Voulant appliquer les expériences de la révolution russe de 1917 à la réalité péruvienne (dans des situations spécifiques complètements différentes au niveau politique, économique, et stratégique), les paysans en rébellion de la vallée de la Convención ont été battus. L'armée russe, par exemple, avait été battue sur le front allemand en 1917, à son retour des fronts, et en arrivant à Petrograd, elle s'est réunie avec les ouvriers et les citadins formant les Soviets ; cette situation ne convenait en aucune manière au Pérou qui avait une armée intacte.
Pourrais-tu tracer le panorama actuel de la guérilla latino-américaine ?
Le fait d'avoir copié le modèle cubain, spécialement au niveau politique et dans la tactique de guérillas, sans explorer les spécificités de chaque pays latino-américain, a conduit, dans beaucoup de mouvements guérilleros, à remplir les prisons et à amonceler des cadavres. Je répète que la révolution, dans chaque pays, doit être réinventée ; découvrir ses lois stratégiques spécifiques ; bien programmer ses objectifs politiques ; combiner parfaitement son front uni de classes opprimées contre les classes oppressives ; donner une unité de pensée et d'action aux groupes politiques sans tolérer de sectarisme ; et, surtout, pour que la guérilla conduise à la révolution, il ne suffit pas d'avoir un certain nombre de fusils et quelques hommes et femmes, mais, plus que tout, il faut profiter d'une occasion historique favorable à la révolution : une grande crise économique, une guerre perdue, une perte de prestige totale du gouvernement et des classes dominantes, une dictature détestée par tout le peuple, qui ne doit pas être discutée, mais combattue et vaincue.
Prenant les désirs pour des réalités, je crois qu'au Guatemala les guérilleros ont perdu parce qu'ils se sont lancés dans l'attaque avec peu de plans révolutionnaires.

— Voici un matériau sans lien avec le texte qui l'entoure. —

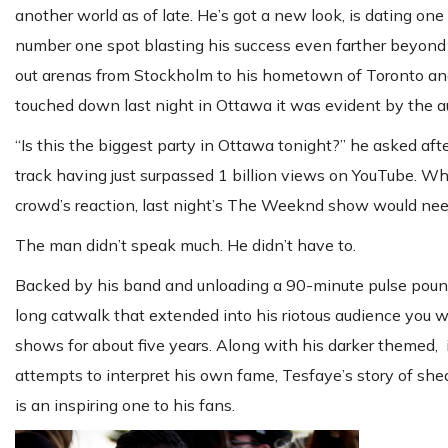
another world as of late. He’s got a new look, is dating o
number one spot blasting his success even farther beyond
out arenas from Stockholm to his hometown of Toronto an
touched down last night in Ottawa it was evident by the a
“Is this the biggest party in Ottawa tonight?” he asked afte
track having just surpassed 1 billion views on YouTube. Whil
crowd’s reaction, last night’s The Weeknd show would need
The man didn’t speak much. He didn’t have to.
Backed by his band and unloading a 90-minute pulse poun
long catwalk that extended into his riotous audience you 
shows for about five years. Along with his darker themed, i
attempts to interpret his own fame, Tesfaye’s story of sh
is an inspiring one to his fans.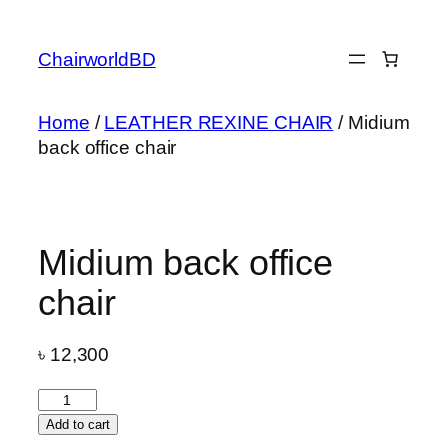
Skip
to
ChairworldBD
content
Home
/
LEATHER REXINE CHAIR
/ Midium
back office chair
Midium back office
chair
৳
12,300
Midium
back
Add to cart
office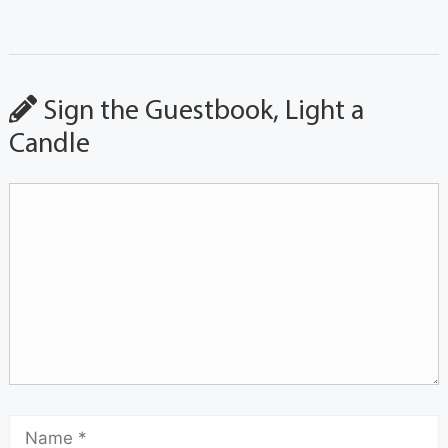
Sign the Guestbook, Light a
Candle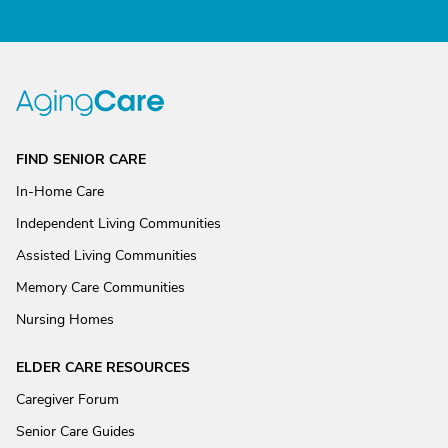
FIND SENIOR CARE
In-Home Care
Independent Living Communities
Assisted Living Communities
Memory Care Communities
Nursing Homes
ELDER CARE RESOURCES
Caregiver Forum
Senior Care Guides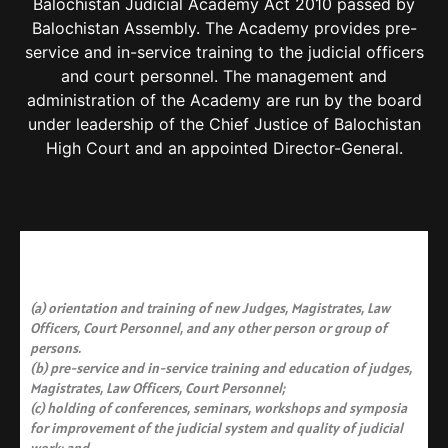
Balochistan Judicial Academy Act 2010 passed by
Balochistan Assembly. The Academy provides pre-
service and in-service training to the judicial officers
and court personnel. The management and
administration of the Academy are run by the board
under leadership of the Chief Justice of Balochistan
High Court and an appointed Director-General.​
(a) orientation and training of new Judges, Magistrates, Law
Officers, Court Personnel, and any other person or group of
persons.
(b) pre-service and in-service training and education of judges,
Magistrates, Law Officers, Court Personnel;
(c) holding of conferences, seminars, workshops and symposia
for improvement of the judicial system and quality of judicial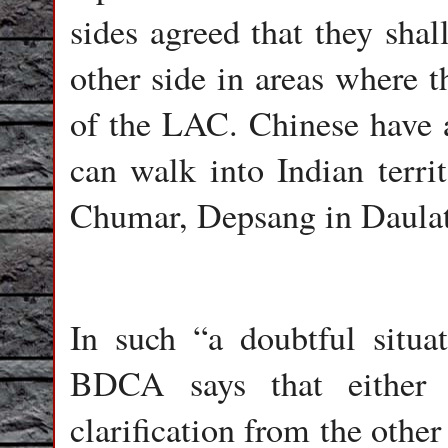
sides agreed that they shall
other side in areas where 
of the LAC. Chinese have a
can walk into Indian terri
Chumar, Depsang in Daulat
In such “a doubtful situa
BDCA says that either 
clarification from the other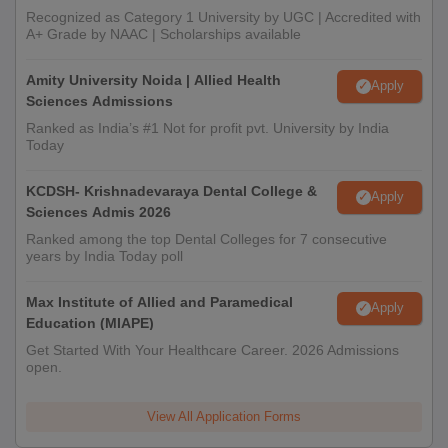
Recognized as Category 1 University by UGC | Accredited with
A+ Grade by NAAC | Scholarships available
Amity University Noida | Allied Health
Apply
Sciences Admissions
Ranked as India’s #1 Not for profit pvt. University by India
Today
KCDSH- Krishnadevaraya Dental College &
Apply
Sciences Admis 2026
Ranked among the top Dental Colleges for 7 consecutive
years by India Today poll
Max Institute of Allied and Paramedical
Apply
Education (MIAPE)
Get Started With Your Healthcare Career. 2026 Admissions
open.
View All Application Forms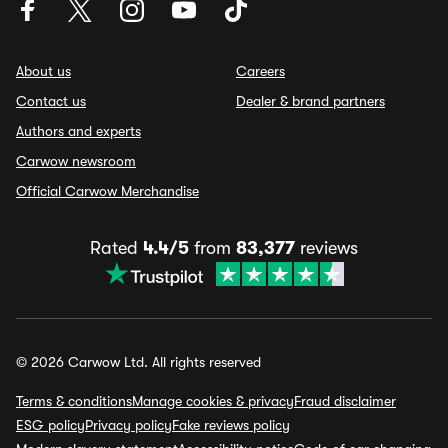
About us
Careers
Contact us
Dealer & brand partners
Authors and experts
Carwow newsroom
Official Carwow Merchandise
Rated
4.4/5
from
83,377
reviews
© 2026 Carwow Ltd. All rights reserved
Terms & conditions
Manage cookies & privacy
Fraud disclaimer
ESG policy
Privacy policy
Fake reviews policy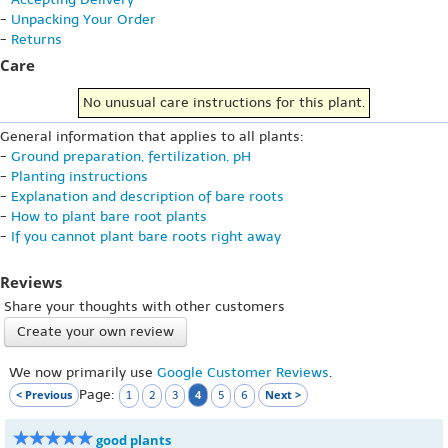
-
Unpacking Your Order
-
Returns
Care
No unusual care instructions for this plant.
General information that applies to all plants:
-
Ground preparation, fertilization, pH
-
Planting instructions
-
Explanation and description of bare roots
-
How to plant bare root plants
-
If you cannot plant bare roots right away
Reviews
Share your thoughts with other customers
Create your own review
We now primarily use
Google Customer Reviews
.
Page:
< Previous
4
Next >
1
2
3
5
6
good plants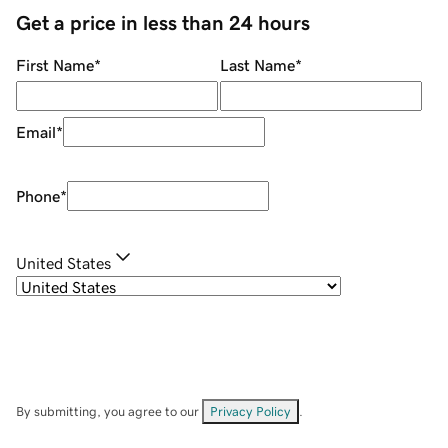
Get a price in less than 24 hours
First Name
*
Last Name
*
Email
*
Phone
*
United States
By submitting, you agree to our
Privacy Policy
.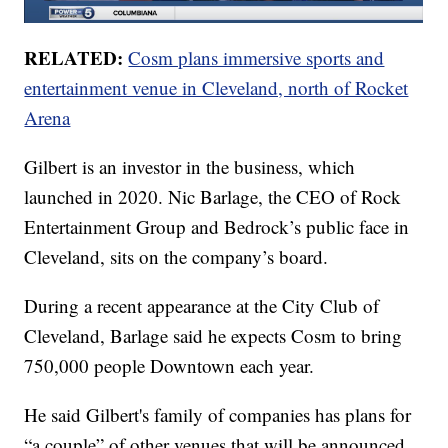
RELATED:
Cosm plans immersive sports and
entertainment venue in Cleveland, north of Rocket
Arena
Gilbert is an investor in the business, which
launched in 2020. Nic Barlage, the CEO of Rock
Entertainment Group and Bedrock’s public face in
Cleveland, sits on the company’s board.
During a recent appearance at the City Club of
Cleveland, Barlage said he expects Cosm to bring
750,000 people Downtown each year.
He said Gilbert's family of companies has plans for
“a couple” of other venues that will be announced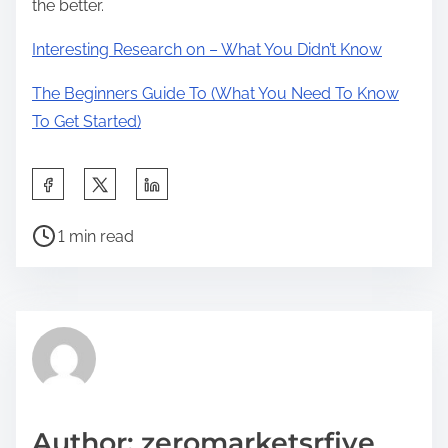
the better.
Interesting Research on – What You Didn’t Know
The Beginners Guide To (What You Need To Know
To Get Started)
S
h
P
a
1 min read
o
r
s
e
t
t
r
h
e
i
a
s
d
p
Author: zeromarketsrfive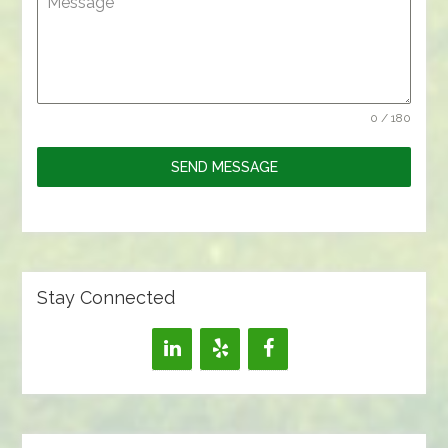
Message
0 / 180
SEND MESSAGE
Stay Connected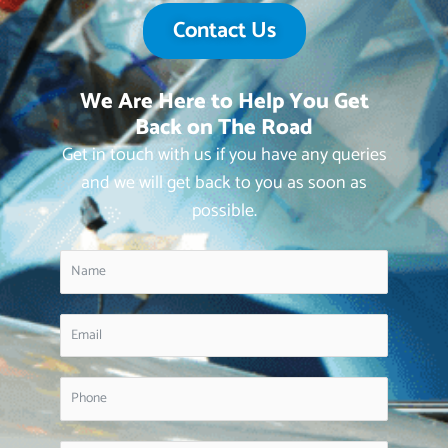
Contact Us
We Are Here to Help You Get
Back on The Road
Get in touch with us if you have any queries
and we will get back to you as soon as
possible.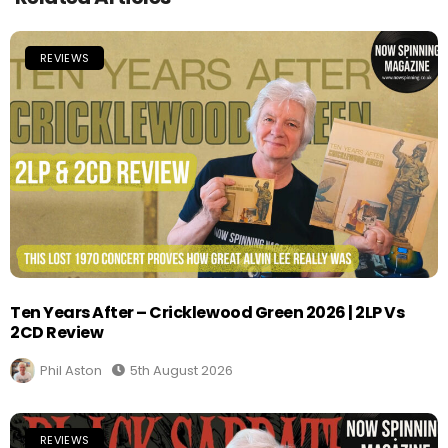
REVIEWS
Ten Years After – Cricklewood Green 2026 | 2LP Vs
2CD Review
Phil Aston
5th August 2026
REVIEWS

Le moment de la guérilla au Guatemala était plus appropriée à la chute de Jacobo ARBEZ, en 1954, quand l'United Fruit, avec l'appui du Département d’État (ministère des affaires étrangères US), a donné le pouvoir à Carlos CASTILLO ARMAS. Les guérilleros avaient alors en leur faveur, la lutte pour la démocratie, la libération nationale contre l'impérialisme et la lutte pour la légalité constitutionnelle, ce que partageait la plus grande partie du peuple guatémaltèque.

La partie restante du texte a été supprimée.